I think gmaxwell is wrong on Darkcoin because the coinjoin model is centralised whereas Darkcoin has decentralised coinjoin. So, I can't see that it is pointless. His support for ring signatures is academic in the sense of "nice in theory but frankly not workable in real life". Those that have experience ring sigs know how buggy and alpha the software. Therefore, for those of us living in the real world - go the darkcoin. Gmaxwell and his bitcoin devs should realise that the IRS has already mapped out all significant bitcoin addresses to social security numbers, whilst they talk debate the alpha tech of ring sigs but yet are doing NOTHING to fix. The bitcoin dev team are looking more pathetic to me everyday.
extremely interesting thread...what struck my eye was the slow validations which can cause a major clog with transactions when Dark Coin (based off of CoinJoin) gets bigger, right? The more coins transacted the slower the confirmations am I right in saying that?

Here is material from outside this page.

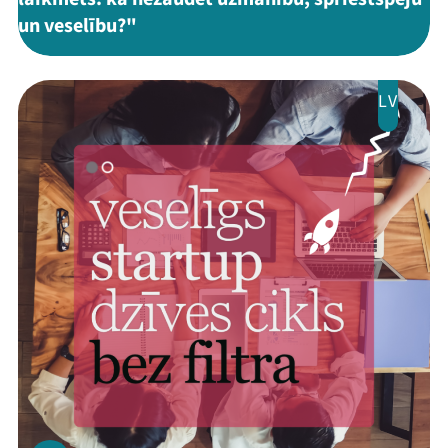
un veselību?"
LV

No, not in a meaningful sense. Validation is very cheap. You do run into block size limits if you're trying to transact too much at once, but any privacy system is limited in its privacy by transaction volume.
"Dark Coin" really strikes me as pointless. The whole idea in coinjoin is that coinjoin is already part of the design of Bitcoin. There is no advantage in having a new and different system. If you're going to do something incompatible, losing Bitcoin's network effect in the process, then you can do something much stronger.
It also depresses me somewhat to see people talking about darkcoin (or even zerocoin/zerocash) when
bytecoin has a privacy system with much better properties than CoinJoin (it's similar to CJ except you safely join with offline coin holders, and all users are participants), something made possible by the fact that it doesn't have to fit within the existing Bitcoin network, and it's completely practical, reasonably performant and deployed for some time now. But strangely, it's virtually unheard of... Bytecoin's privacy properties are in some sense weaker than zerocoin's since its like a supercharged coinjoin but the cryptography is much stronger and much more efficient, so in practice I'd expect it to have better anonymity just due to it being much more practical (also as evidence to it existing as a deployed system). ... so yea, if you actually are interested in privacy technology in a non-bitcoin system, Bytecoin seems to have pretty much nailed it.